The Affordable Care Act (ACA), also known as Obamacare, was originally proposed in 2009 and passed by the Senate and House of Representatives. The bill went to the White House where President Barack Obama proudly signed it.
It was challenged by several members of Congress and went to the Supreme Court, where it was deemed constitutional by a 5-4 vote.
These same members of Congress who opposed the law are the ones behind the shutdown, using the budget as a means to bully the rest of Congress to do what they want. If they have legitimate concerns about the law, there are other ways they could have gone about it besides holding the country hostage.
Eighty congressional Republicans signed a letter, started by Mark Meadows of North Carolina, stating their plan to refuse to pass a spending bill unless Obamacare is defunded. This is not a case of Congress having trouble ironing out the details of a bill; this is intentional.
Instead of taking the loss with dignity like adults, these members of Congress are collectively throwing a childlike temper tantrum.
President Obama and the supporters of the ACA should not give any ground to these kinds of tactics. When a child throws a tantrum, you don’t reward them – to do so would set precedence for future groups to use this same tactic. This shutdown is not good for the United States, and it is not an acceptable means of negotiating.
While the stubborn members of Congress sit on their butts, still receiving pay, approximately 800,000 government workers are temporarily out of a job. Many of these people live day-to-day or month-to-month on their paychecks, and now they cannot work and cannot support their families.
Some members of Congress are donating their paychecks to charity, but the park ranger at Yosemite doesn’t have that option.
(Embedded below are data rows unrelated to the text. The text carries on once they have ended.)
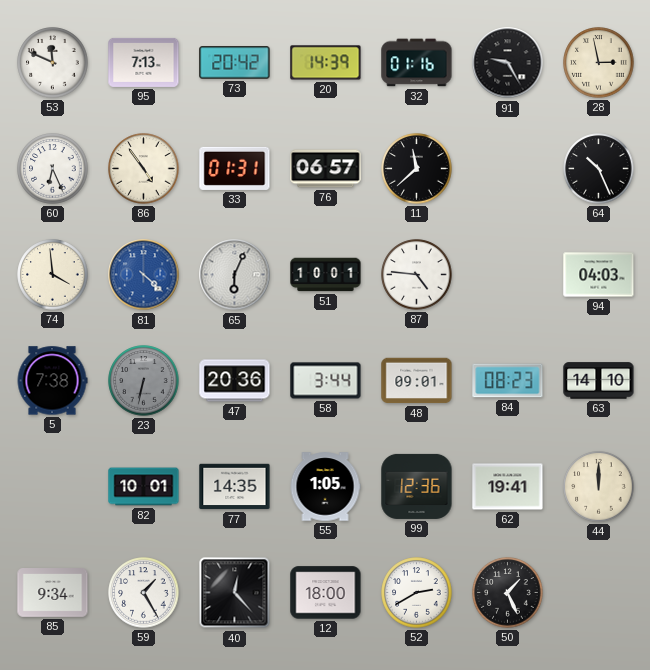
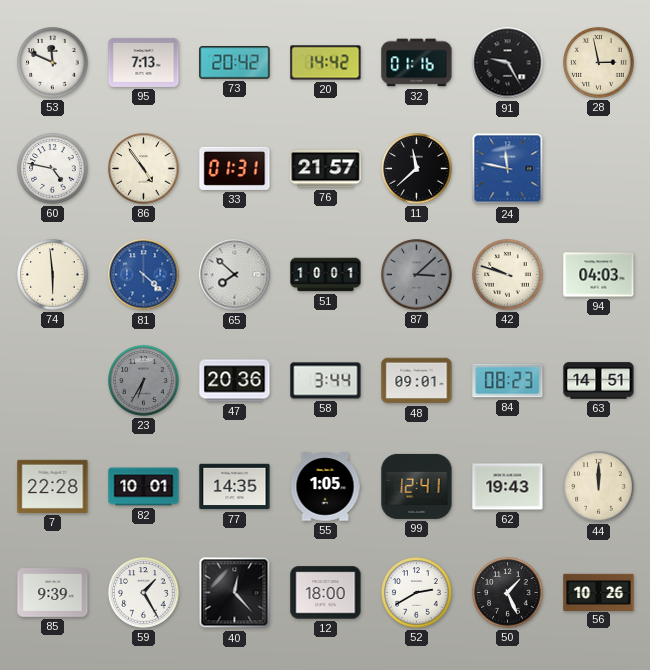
20: 14:39 -> 14:42
60: 6:26 -> 4:47
76: 06:57 -> 21:57
24: none -> 11:47
64: 10:26 -> none
74: 3:59 -> 5:59
65: 6:04 -> 7:52
87: 4:46 -> 3:08
87 dial: white -> grey
42: none -> 9:48
5: 7:38 -> none
23: 6:32 -> 6:35
63: 14:10 -> 14:51
7: none -> 22:28
99: 12:36 -> 12:41
62: 19:41 -> 19:43
85: 9:34 -> 9:39
56: none -> 10:26
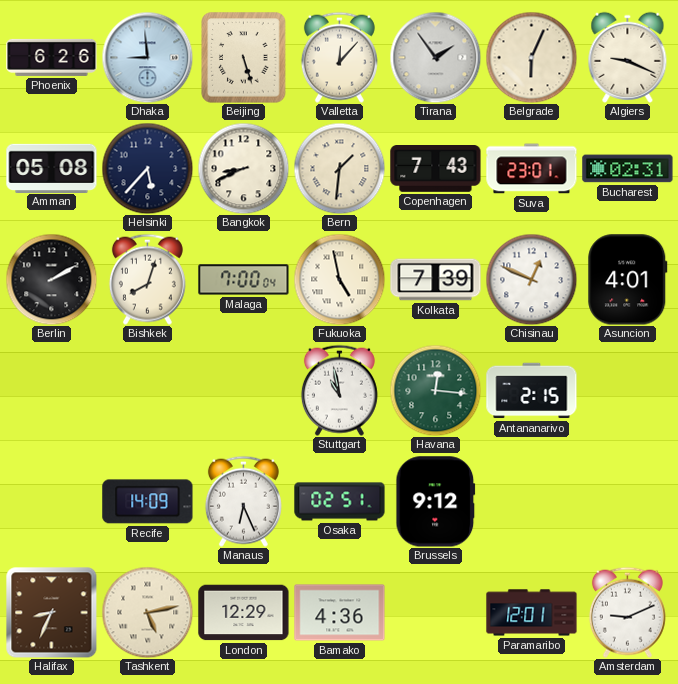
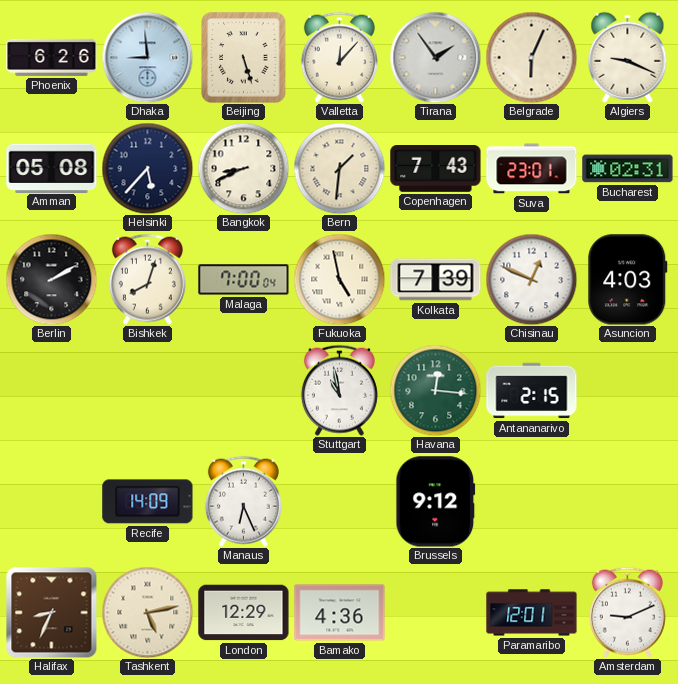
Asuncion: 4:01 -> 4:03
Osaka: 02:51 -> none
On Oct. 2, U.S. Rep. Renee Ellmers, R-N.C., said, “I need my paycheck. That’s the bottom line. I understand that there may be some other members who are deferring their paychecks, and I think that’s admirable. I’m not in that position.”
Two days later, only after her comments received massive backlash for their hypocrisy, she reversed her position, saying she would decline her $174,000 salary if the shutdown continued.
Similarly, U.S. Rep. Lee Terry, R-Neb., stated he had no plans to decline payment.
“I’ve got a nice house and a kid in college, and I’ll tell you we cannot handle it,” said Terry. “Giving our paycheck away when you still worked and earned it? That’s just not going to fly.”
The government was shut down for five days before the House of Representative passed a bill on Oct. 5 to retroactively pay the furloughed federal employees when the shutdown is over. However, even if the Senate and the president approve it, the pay could still be delayed for some time.
It is clear where their priorities are, and it is not on the welfare of the American people.